Rather, you could do all of that on $3 trillion — if you didn’t have $360 billion in payments on interest from past spending weighing down the budget. But since you do, take away the State Department and international relations, Homeland Security, Energy, Justice, NASA, DOT, Interior, Commerce, Civil Works, EPA, NSF, and SBA, say goodbye to the national parks and the guys who maintain our nuclear arsenal — all to finance past spending excesses.

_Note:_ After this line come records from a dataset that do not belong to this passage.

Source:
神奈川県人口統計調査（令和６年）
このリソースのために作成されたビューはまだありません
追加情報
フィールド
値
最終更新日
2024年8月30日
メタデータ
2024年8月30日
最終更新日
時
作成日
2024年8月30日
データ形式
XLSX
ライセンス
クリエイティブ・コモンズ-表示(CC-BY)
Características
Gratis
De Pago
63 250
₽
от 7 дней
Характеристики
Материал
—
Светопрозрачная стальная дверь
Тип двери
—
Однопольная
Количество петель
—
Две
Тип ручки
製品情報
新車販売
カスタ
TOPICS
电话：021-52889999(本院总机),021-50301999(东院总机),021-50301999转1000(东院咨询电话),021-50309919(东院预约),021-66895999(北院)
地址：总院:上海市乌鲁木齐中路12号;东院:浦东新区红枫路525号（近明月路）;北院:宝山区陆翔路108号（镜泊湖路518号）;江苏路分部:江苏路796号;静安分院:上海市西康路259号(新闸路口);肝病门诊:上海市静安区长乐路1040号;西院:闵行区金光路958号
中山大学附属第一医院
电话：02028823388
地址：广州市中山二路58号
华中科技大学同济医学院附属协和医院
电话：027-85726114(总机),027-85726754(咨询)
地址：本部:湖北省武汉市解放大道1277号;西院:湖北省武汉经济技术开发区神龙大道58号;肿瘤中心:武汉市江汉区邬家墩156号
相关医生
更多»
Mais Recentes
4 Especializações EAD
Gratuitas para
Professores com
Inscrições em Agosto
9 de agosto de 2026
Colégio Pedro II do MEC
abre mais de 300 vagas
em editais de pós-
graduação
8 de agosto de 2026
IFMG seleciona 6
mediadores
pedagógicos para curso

Put another way, $3 trillion a year in revenue gets you federal spending at 2008 levels plus a small surplus. Not savage austerity, not the Hobbesian state of nature, not Somalia. That is what we are talking about in the debt-ceiling debate. Republicans are being criticized because they are demanding some modest spending cuts in exchange for raising the debt ceiling. But refusing to raise it at all would simply necessitate balancing the budget at pre-Obama levels of spending. Of course, the deficits we have run since then mean that about $100 billion more of that spending will have to go toward debt service in 2013 than in 2008. We are spending on spending.
And as the president used to claim to believe, before he doubled down on the spending, it’s “unpatriotic.”
Universities Must Stop Charging So Much
…for delivering so little and sending students into a lifetime of debt.
The Occumorons were protesting in the wrong places.
Climate Change
…doesn’t have to be all that bad.
Of course it does. How else can they justify their collectivist power grabs?
Affirmative Action
The sad irony:
The biggest change since Grutter, though, has nothing to do with Court membership. It is the mounting empirical evidence that race preferences are doing more harm than good — even for their supposed beneficiaries. If this evidence is correct, we now have fewer African-American physicians, scientists, and engineers than we would have had using race-neutral admissions policies. We have fewer college professors and lawyers, too. Put more bluntly, affirmative action has backfired.
As do many “progressive” policies. And it’s sometimes not clear what the real intentions were.
The Ethanol Scam
It’s long past time to end it.
This by itself is reason enough to end the nonsense of letting Iowa be so crucial to nominating presidential candidates.
Better yet, of course, would be fixing the Constitution (perhaps by overturning Wickard) to end all kinds of nonsense like this.
Women In The Workplace
I liked this comment: “Liberals don’t believe in Darwin except when they’re ridiculing Christians for not believing in Darwin. If children of successful parents turn out better than children of jobless single mothers, that just proves we’re not spending enough on welfare and public schools.”